While mental health is an issue being pushed to the forefront of American culture, it is still not recognized everywhere in the world. Many societies refuse to believe in mental illness, and therefore shun anyone who exhibits signs of a disorder. Other places tend towards things like demonizing the suffering individual and hiding them away from their peers. It is an unfortunate practice, as those who need help are not getting it. This is especially true in underserved countries and for people like refugees. It is no wonder in such places that mental health professionals are hard to find, but it is in dire situations that such professionals are necessary. This is why the World Health Organization and the World Bank have decided to move mental health on to their global agenda.
The two groups recently met in Washington to discuss the state of mental health in the world, and realized that it was an untreated epidemic in many places. Refugee communities especially are suffering. People in such communities are forced to leave their homes, and tend to suffer from psychological distress as a result. Many refugees suffer from post-traumatic stress disorder, depression, and anxiety. Mental health counseling would improve the quality of life immensely for individuals in such situations, yet nobody has thought to act on the fact until now.

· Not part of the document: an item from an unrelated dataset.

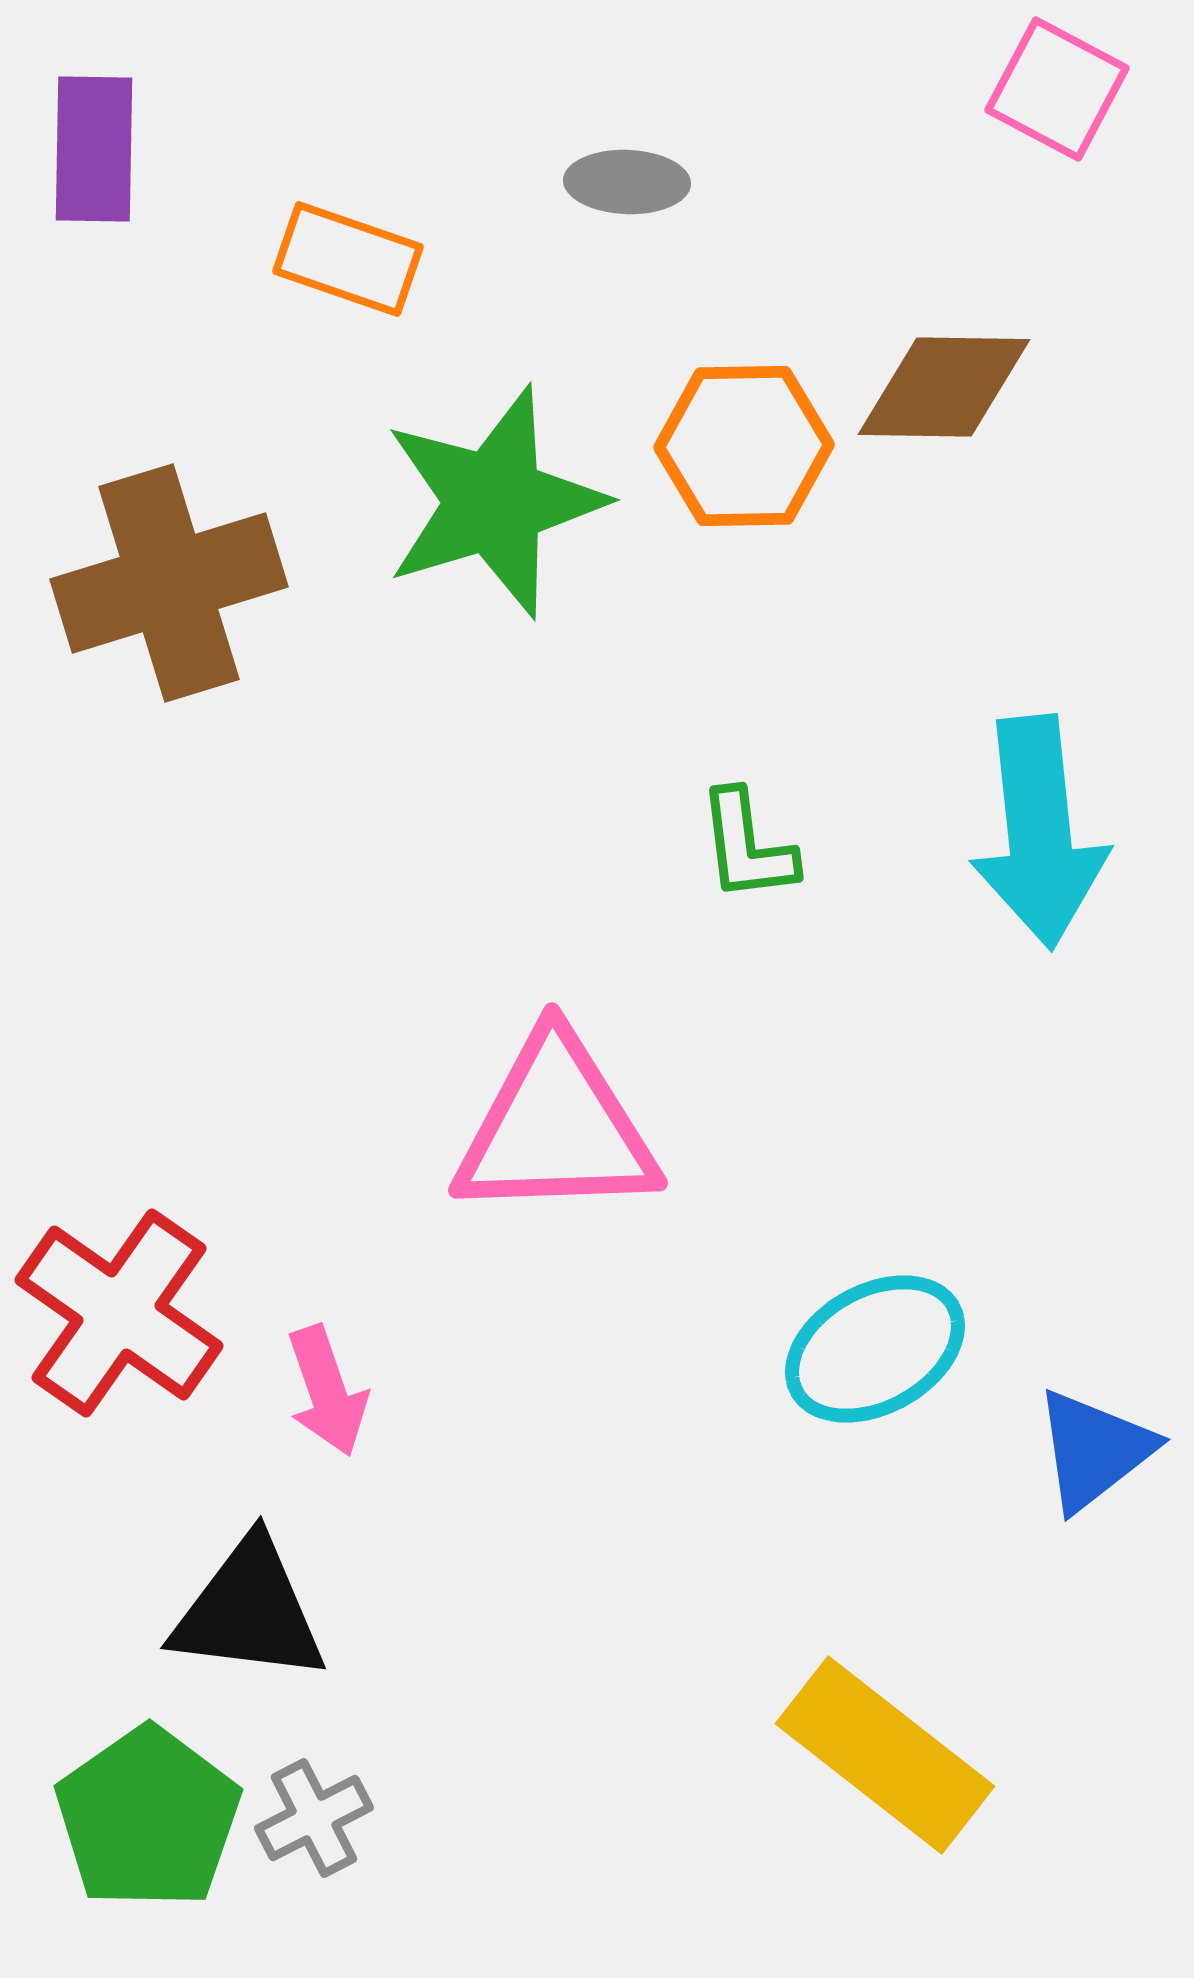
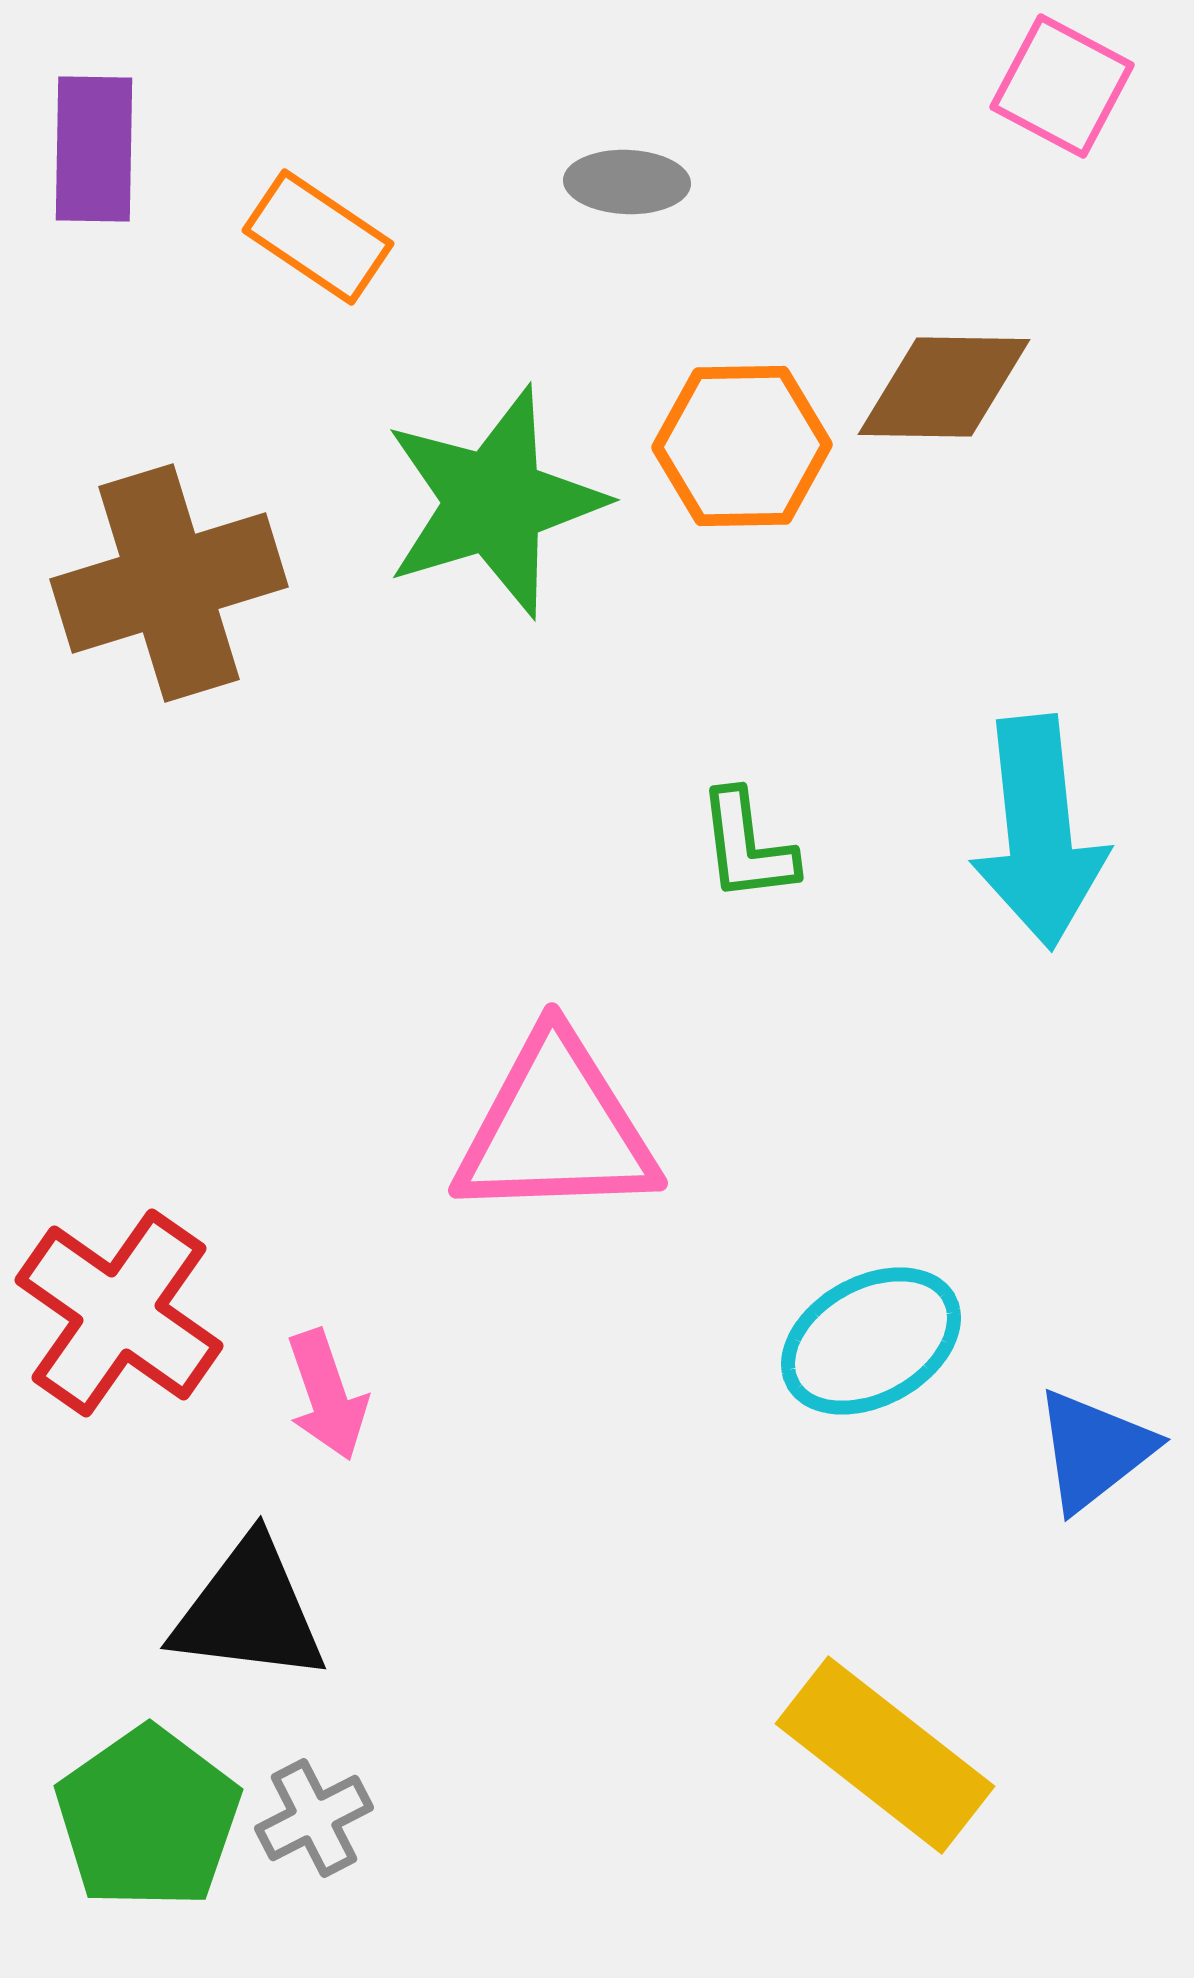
pink square: moved 5 px right, 3 px up
orange rectangle: moved 30 px left, 22 px up; rotated 15 degrees clockwise
orange hexagon: moved 2 px left
cyan ellipse: moved 4 px left, 8 px up
pink arrow: moved 4 px down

Apparently, this recent decision by the World Health Organization and the World Bank came at the same time as a release of research on investment opportunities for depression and anxiety treatment programs. The research showed that investing in these programs could have a sizable return, making it a high gain investment without much risk involved. This conclusion is based on other worldwide treatments that have been successful in the past. A tool called OneHealth was used to estimate the cost and return.
Mental health has not been entirely absent from the developing world, however. In the past, individual groups have attempted to raise awareness of mental health to underserved populations. Mental health workers have traveled to countries ravaged by disease or natural disaster in an attempt to help the people in the midst of crisis. Individual aid groups have also developed treatment programs for women and men who have suffered some kind of sexual abuse. However, mental healthcare in developing countries has never been taken on by well-known health organizations. This could be a giant step forward for the mental health community worldwide.
While it is unclear how much this focus on mental health was spurred by a potential return on investments, spreading mental health care to refugee communities and developing countries is important. It will improve the quality of life all over the globe, and signifies another step toward eradicating the stigma surrounding mental illness for good.